Alors que les prévisions météorologiques annonçaient une tempête sur le trajet vers Ancône, les deux navires civils humanitaires ont demandé aux autorités maritimes italiennes la désignation d’un lieu sûr plus proche pour débarquer les personnes secourues. Le 8 janvier, la demande a été refusée au Geo Barents et à l’Ocean Viking. Le 9 janvier, d’après le journaliste italien Sergio Scandura de Radio Radicale, 89 personnes secourues par les garde-côtes italiens ont été débarquées à Augusta.
Le lendemain, après avoir effectué la traversée dans des conditions météorologiques extrêmes, avec des vents de 40 nœuds et des vagues allant jusqu’à six mètres, les 37 personnes rescapées ont finalement débarqué à Ancône le 11 janvier, suivies par les 73 personnes qui se trouvaient à bord du Geo Barents le 12 janvier.
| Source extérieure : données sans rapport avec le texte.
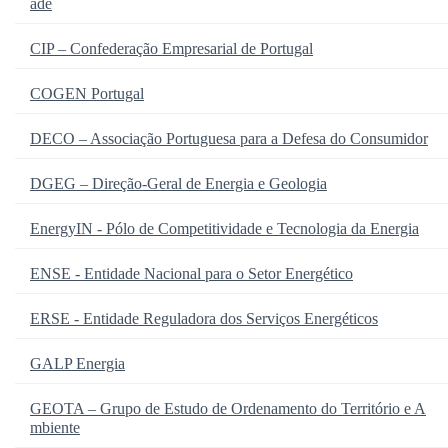
ade
CIP – Confederação Empresarial de Portugal
COGEN Portugal
DECO – Associação Portuguesa para a Defesa do Consumidor
DGEG – Direção-Geral de Energia e Geologia
EnergyIN - Pólo de Competitividade e Tecnologia da Energia
ENSE - Entidade Nacional para o Setor Energético
ERSE - Entidade Reguladora dos Serviços Energéticos
GALP Energia
GEOTA – Grupo de Estudo de Ordenamento do Território e A
mbiente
Les moyens aériens civils jouent eux aussi un rôle essentiel dans les opérations de recherche et de sauvetage en Méditerranée centrale : entre décembre 2022 et janvier 2023, l’ONG aérienne Pilotes Volontaires a localisé 92 embarcations avec 885 personnes à bord, au cours de 19 vols.
Un naufrage fait trois morts, et des personnes continuent d’être renvoyées de force en Libye où les attendent détention arbitraire et mauvais traitements.
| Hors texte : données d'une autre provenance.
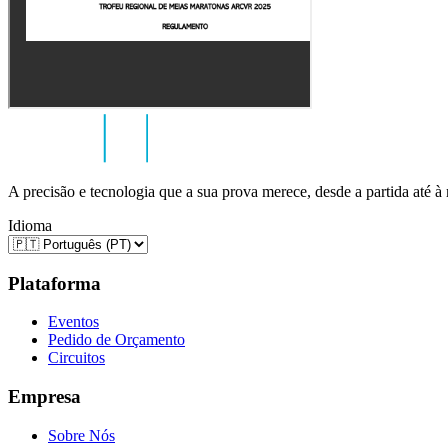
A precisão e tecnologia que a sua prova merece, desde a partida até à
Idioma
Plataforma
Eventos
Pedido de Orçamento
Circuitos
Empresa
Sobre Nós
Le 6 janvier, un naufrage au large de Lampedusa, rapporté par l’agence de presse italienne Ansa, a coûté la vie à trois personnes. Parmi les corps retrouvés, celui d’un enfant d’un an. Un autre nourrisson a pu être réanimé et 29 autres personnes ont été secourues par les garde-côtes italiens. Depuis le début de l’année, 25 vies ont été perdues en Méditerranée centrale, soit un total de 20 247 depuis 2014, selon le Projet Missing Migrants de l’OIM.
En 2022, 24 684 femmes, hommes et enfants ont été intercepté.e.s par les autorités libyennes et renvoyé.e.s en Libye, selon l’Organisation internationale pour les migrations (OIM), contre 32 425 en 2021.
Depuis le début de l’année et ce jusqu’au 14 janvier, 1 103 personnes ont été interceptées par les autorités libyennes et renvoyées en Libye, d’après l’OIM : 1 067 personnes entre le 1er et le 7 janvier, et 36 entre le 8 et le 14 janvier.
Le 1er janvier, Kidane Zekarias Habtemariam, accusé d’être le passeur « le plus recherché au monde » et faisant l’objet de deux notices rouges d’Interpol demandées par l’Éthiopie et les Pays-Bas, a été arrêté au Soudan en coordination avec les autorités des Émirats arabes unis.
Kidane Zekarias Habtemariam avait été condamné par contumace à la prison à vie par un tribunal éthiopien en juin 2021 après avoir été reconnu coupable d’avoir « affamé et torturé des réfugiés et des migrants africains à destination de l’Europe» dans des entrepôts en Libye.
Audition de plusieurs ONG à la Chambre des députés italienne à la suite du décret de Piantedosi
Après la publication le 5 janvier de la déclaration de 20 ONG de recherche et de sauvetage exprimant leurs « plus graves préoccupations » à la suite d’un nouveau décret sur la sécurité signé par la présidence italienne le 2 janvier et actuellement en cours de conversion en loi, une audience s’est tenue à la Chambre des députés italienne le 16 janvier, avec des représentants de nombreuses organisations civiles.